Some kind of head gasket issues can be put off for a long time. For example, if the head gasket isn’t actually breached . . . by breach I mean coolant finding its way into the combustion chamber . . . it isn’t necessarily threatening the engine’s health. There have been several head gasket designs over the years which have had external coolant and/or oil leaks, but no actual internal breaches. These engines have lived a long life, because the drivers regularly checked and topped off fluids as needed

Cut to the chase . . . get a second opinion on that head gasket and exhaust

But let’s be realistic about something . . . even if you buy something much newer and with no known issues for your son, he’ll still have to pop the hood, check fluid levels, check tires pressures and so forth.

Exactly. If the engine isn’t overheating, and isn’t misfiring badly, and the oil and coolant aren’t mixing, then I wouldn’t spend money replacing head gaskets. Some engines are known for external oil or coolant leaks from the head gasket(s), and keeping the fluids topped off is a lot cheaper than paying a shop to disassemble the engine and replace the head gasket(s). Also, for external coolant leaks, sealant products such as Bars Leaks or Steel Seal work well.

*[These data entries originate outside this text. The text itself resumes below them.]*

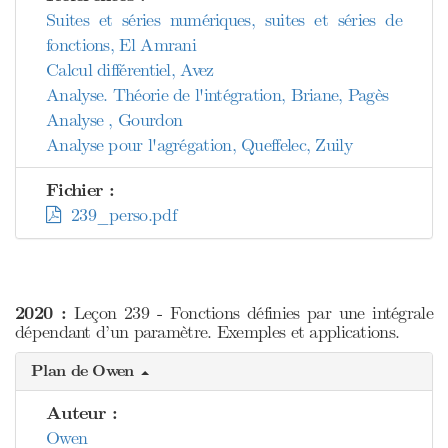
Suites et séries numériques, suites et séries de
fonctions, El Amrani
Calcul différentiel, Avez
Analyse. Théorie de l'intégration, Briane, Pagès
Analyse , Gourdon
Analyse pour l'agrégation, Queffelec, Zuily
Fichier :
239_perso.pdf
2020 :
Leçon 239 - Fonctions définies par une intégrale
dépendant d’un paramètre. Exemples et applications.
Plan de Owen
Auteur :
Owen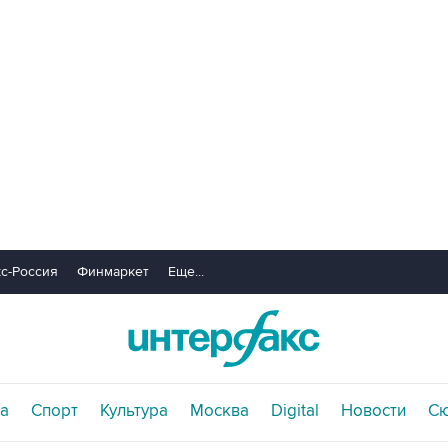
с-Россия
Финмаркет
Еще...
а
Спорт
Культура
Москва
Digital
Новости
С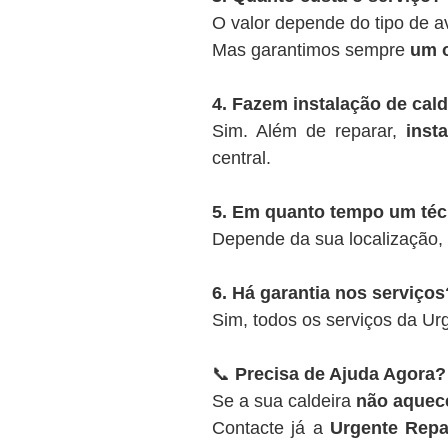
O valor depende do tipo de a
Mas garantimos sempre
um o
4. Fazem instalação de cal
Sim. Além de reparar,
inst
central.
5. Em quanto tempo um té
Depende da sua localização,
6. Há garantia nos serviços
Sim, todos os serviços da U
📞
Precisa de Ajuda Agora?
Se a sua caldeira
não aquece
Contacte já a
Urgente Repa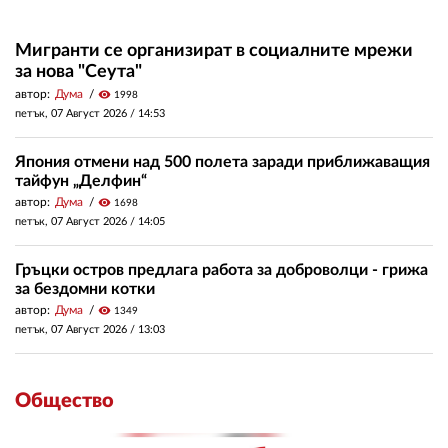
Мигранти се организират в социалните мрежи
за нова "Сеута"
автор:
Дума
visibility
1998
петък, 07 Август 2026 /
14:53
Япония отмени над 500 полета заради приближаващия
тайфун „Делфин“
автор:
Дума
visibility
1698
петък, 07 Август 2026 /
14:05
Гръцки остров предлага работа за доброволци - грижа
за бездомни котки
автор:
Дума
visibility
1349
петък, 07 Август 2026 /
13:03
Общество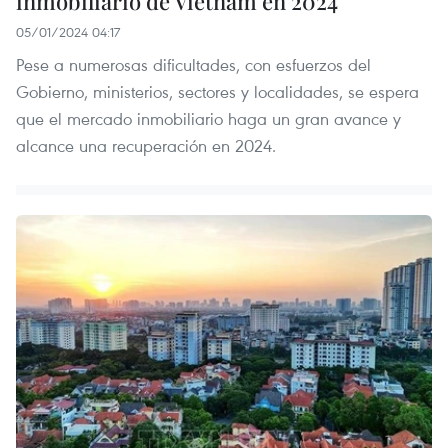
inmobiliario de Vietnam en 2024
05/01/2024 04:17
Pese a numerosas dificultades, con esfuerzos del
Gobierno, ministerios, sectores y localidades, se espera
que el mercado inmobiliario haga un gran avance y
alcance una recuperación en 2024.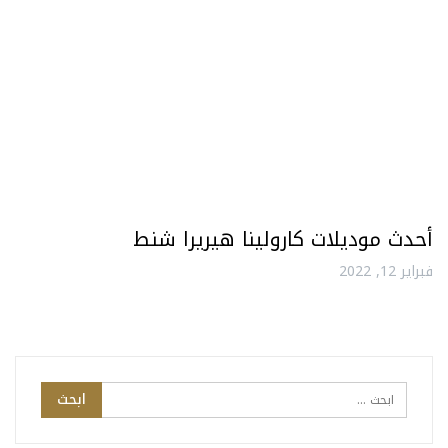
أحدث موديلات كارولينا هيريرا شنط
فبراير 12, 2022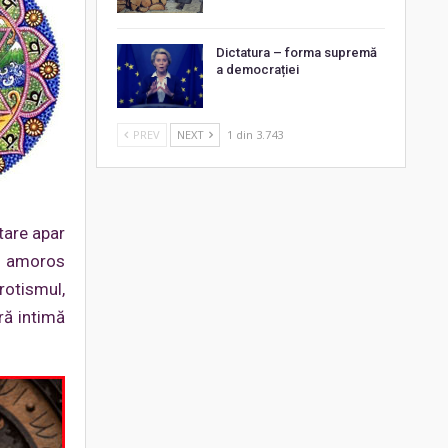
Dictatura – forma supremă
a democrației
PREV
NEXT
1 din 3.743
tare apar
ui amoros
rotismul,
ră intimă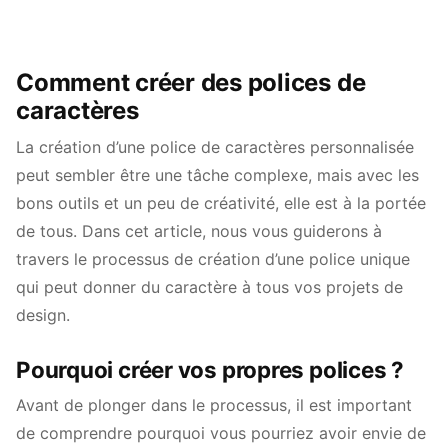
Comment créer des polices de
caractères
La création d’une police de caractères personnalisée
peut sembler être une tâche complexe, mais avec les
bons outils et un peu de créativité, elle est à la portée
de tous. Dans cet article, nous vous guiderons à
travers le processus de création d’une police unique
qui peut donner du caractère à tous vos projets de
design.
Pourquoi créer vos propres polices ?
Avant de plonger dans le processus, il est important
de comprendre pourquoi vous pourriez avoir envie de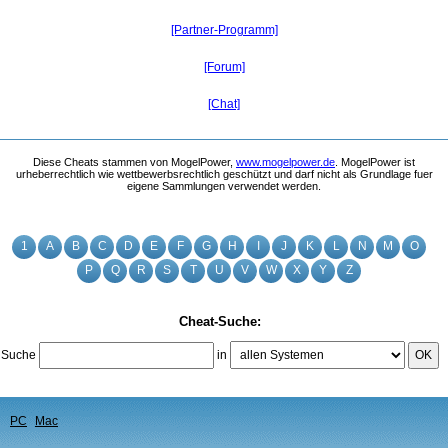
[Partner-Programm]
[Forum]
[Chat]
Diese Cheats stammen von MogelPower,
www.mogelpower.de
. MogelPower ist
urheberrechtlich wie wettbewerbsrechtlich geschützt und darf nicht als Grundlage fuer
eigene Sammlungen verwendet werden.
1
A
B
C
D
E
F
G
H
I
J
K
L
N
M
O
P
Q
R
S
T
U
V
W
X
Y
Z
Cheat-Suche:
Suche
in
OK
PC
Mac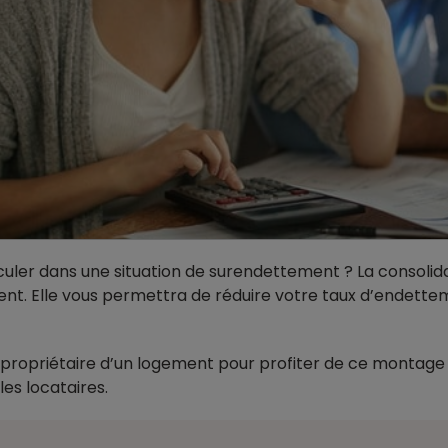
culer dans une situation de surendettement ? La consolid
ent. Elle vous permettra de réduire votre taux d’endet
e propriétaire d’un logement pour profiter de ce montage 
es locataires.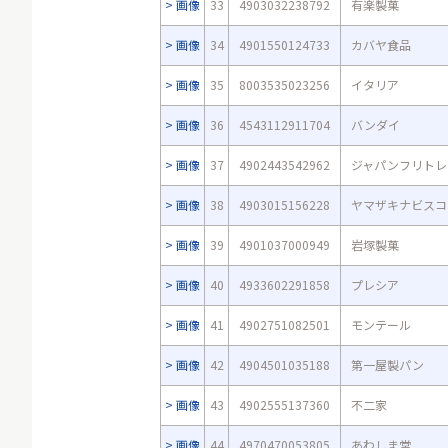
画像
33
4903032238792
有楽製菓
画像
34
4901550124733
カバヤ食品
画像
35
8003535023256
イタリア
画像
36
4543112911704
バンダイ
画像
37
4902443542962
ジャパンフリトレ
画像
38
4903015156228
ヤマザキナビスコ
画像
39
4901037000949
岩塚製菓
画像
40
4933602291858
プレシア
画像
41
4902751082501
モンテール
画像
42
4904501035188
第一屋製パン
画像
43
4902555137360
不二家
画像
44
4970470053805
あわしま堂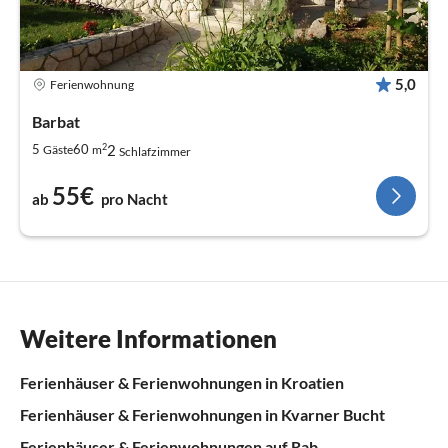
5,0
Ferienwohnung
Barbat
2
2
5
60
Gäste
m
Schlafzimmer
55€
ab
pro Nacht
Weitere Informationen
Ferienhäuser & Ferienwohnungen in Kroatien
Ferienhäuser & Ferienwohnungen in Kvarner Bucht
Ferienhäuser & Ferienwohnungen auf Rab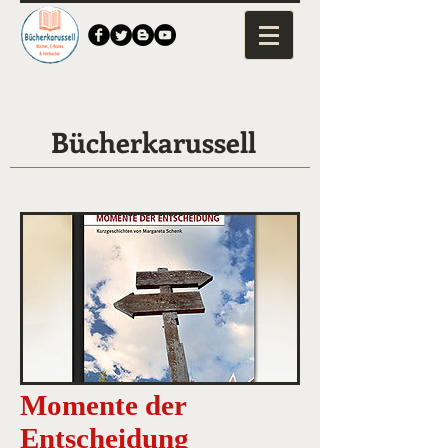
Bücherkarussell
Momente der
Entscheidung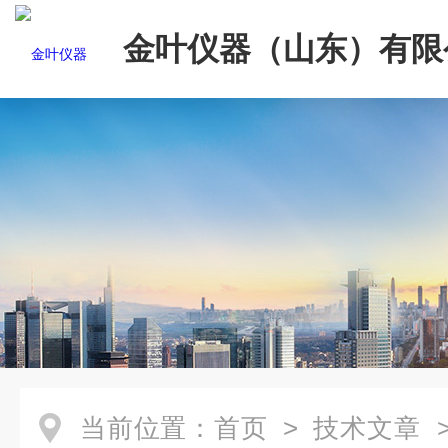
金叶仪器（山东）有限
当前位置：
首页
>
技术文章
>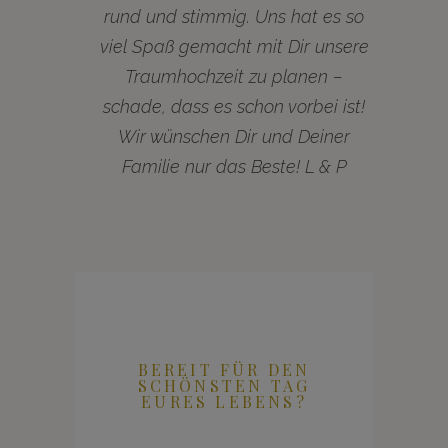
rund und stimmig. Uns hat es so
viel Spaß gemacht mit Dir unsere
Traumhochzeit zu planen –
schade, dass es schon vorbei ist!
Wir wünschen Dir und Deiner
Familie nur das Beste! L & P
BEREIT FÜR DEN
SCHÖNSTEN TAG
EURES LEBENS?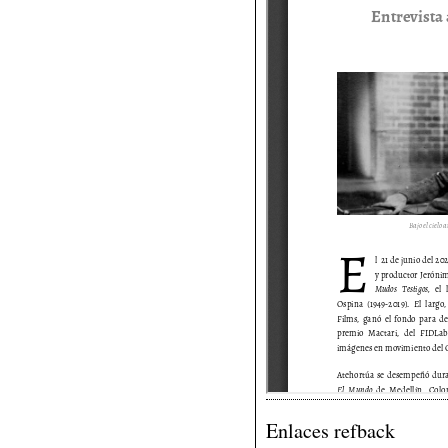
Enlaces refback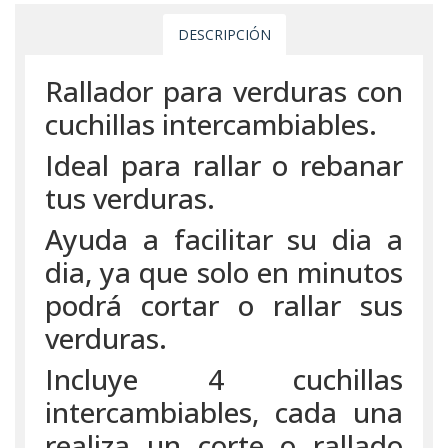
DESCRIPCIÓN
Rallador para verduras con
cuchillas intercambiables.
Ideal para rallar o rebanar
tus verduras.
Ayuda a facilitar su dia a
dia, ya que solo en minutos
podrá cortar o rallar sus
verduras.
Incluye 4 cuchillas
intercambiables, cada una
realiza un corte o rallado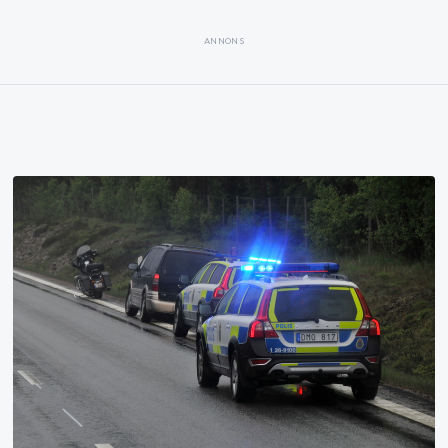
ANNONS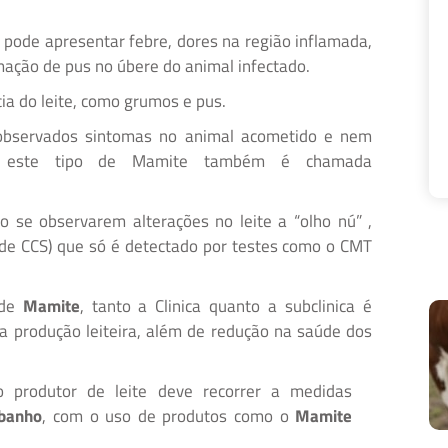
 pode apresentar febre, dores na região inflamada,
ação de pus no úbere do animal infectado.
ia do leite, como grumos e pus.
bservados sintomas no animal acometido e nem
to, este tipo de Mamite também é chamada
 se observarem alterações no leite a “olho nú” ,
o de CCS) que só é detectado por testes como o CMT
 de
Mamite
, tanto a Clinica quanto a subclinica é
a produção leiteira, além de redução na saúde dos
o produtor de leite deve recorrer a medidas
ebanho
, com o uso de produtos como o
Mamite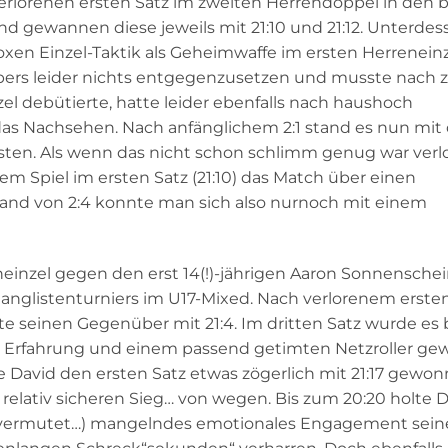
verlorenen ersten Satz im zweiten Herrendoppel in den 
 gewannen diese jeweils mit 21:10 und 21:12. Unterdes
xen Einzel-Taktik als Geheimwaffe im ersten Herreneinze
bers leider nichts entgegenzusetzen und musste nach 
zel debütierte, hatte leider ebenfalls nach haushoch
s Nachsehen. Nach anfänglichem 2:1 stand es nun mit 
rsten. Als wenn das nicht schon schlimm genug war verl
Spiel im ersten Satz (21:10) das Match über einen
Stand von 2:4 konnte man sich also nurnoch mit einem
einzel gegen den erst 14(!)-jährigen Aaron Sonnenschei
Ranglistenturniers im U17-Mixed. Nach verlorenem erste
 seinen Gegenüber mit 21:4. Im dritten Satz wurde es b
 Erfahrung und einem passend getimten Netzroller ge
te David den ersten Satz etwas zögerlich mit 21:17 gewo
relativ sicheren Sieg… von wegen. Bis zum 20:20 holte D
r vermutet…) mangelndes emotionales Engagement sein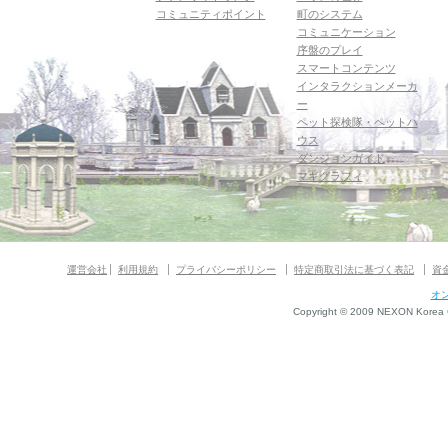
コミュニティポイント
町のシステム
コミュニケーション
序盤のプレイ
スマートコンテンツ
インタラクションメーカ
ー
ペット探検隊・ペットハ
ウス
ダンジョンガイド
マギグラフィ
運営会社
利用規約
プライバシーポリシー
特定商取引法に基づく表記
資
オ
Copyright © 2009 NEXON Korea Co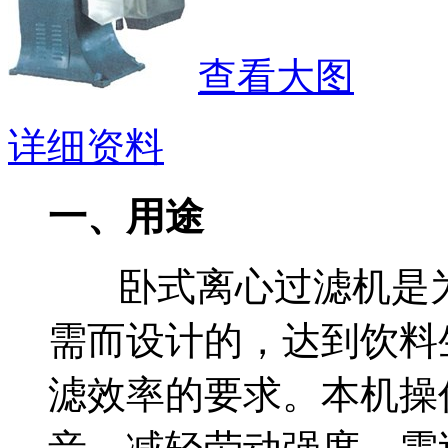
查看大图
详细资料
一、用途
卧式离心过滤机是为
需而设计的，达到饮料
滤效率的要求。本机操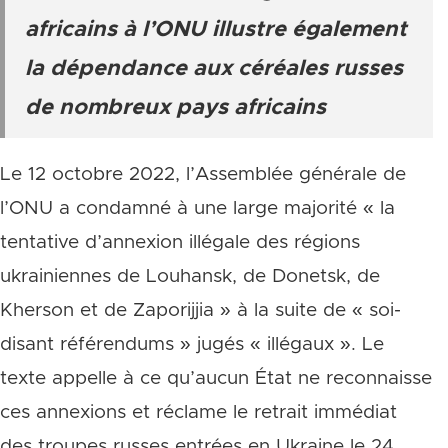
africains à l’ONU illustre également
la dépendance aux céréales russes
de nombreux pays africains
Le 12 octobre 2022, l’Assemblée générale de
l’ONU a condamné à une large majorité « la
tentative d’annexion illégale des régions
ukrainiennes de Louhansk, de Donetsk, de
Kherson et de Zaporijjia » à la suite de « soi-
disant référendums » jugés « illégaux ». Le
texte appelle à ce qu’aucun État ne reconnaisse
ces annexions et réclame le retrait immédiat
des troupes russes entrées en Ukraine le 24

If the car runs fine, and the only noticeable symptom is an obvious exhaust leak, I’m struggling to see how the shop diagnosed that as a head gasket problem. I would look for a second opinion, from a shop that you’ve used before if possible.

Front exhaust. $94. What pipe is broke? Cat itself?

That’s 200. Still don’t see huge bill so far

I would be tempted to say get another opinion or two. I don’t see how a head gasket could make any substantial noise and 3 grand for HGs seems way high to me. I live in OK where the cost of living is much lower than other places but still that seems a bit much to me.

I would also want to know exactly how they arrived at the head gasket conclusion. A failed HG is something that is quite often misdiagnosed.
I used to work with a guy who thought that any car that came in with an overheating problem automatically needed HGs. Way more often that not HGs were not the problem.